STUDY MATERIAL:
[Start of Attachment]

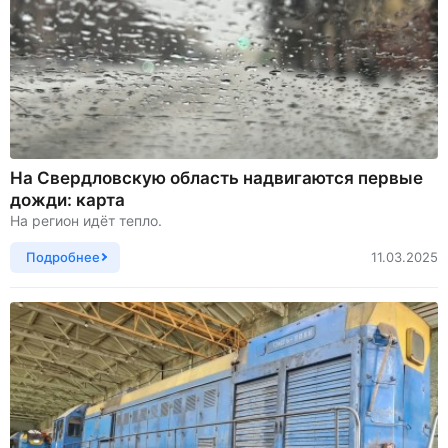
На Свердловскую область надвигаются первые
дожди: карта
На регион идёт тепло.
Подробнее
11.03.2025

[End of Attachment]

Repeat only the stretch of lines that opens with the line containing "дожди: карта" and closes with the final line of the entries, both included, exactly as written.

TASK RESPONSE:
дожди: карта
На регион идёт тепло.
Подробнее
11.03.2025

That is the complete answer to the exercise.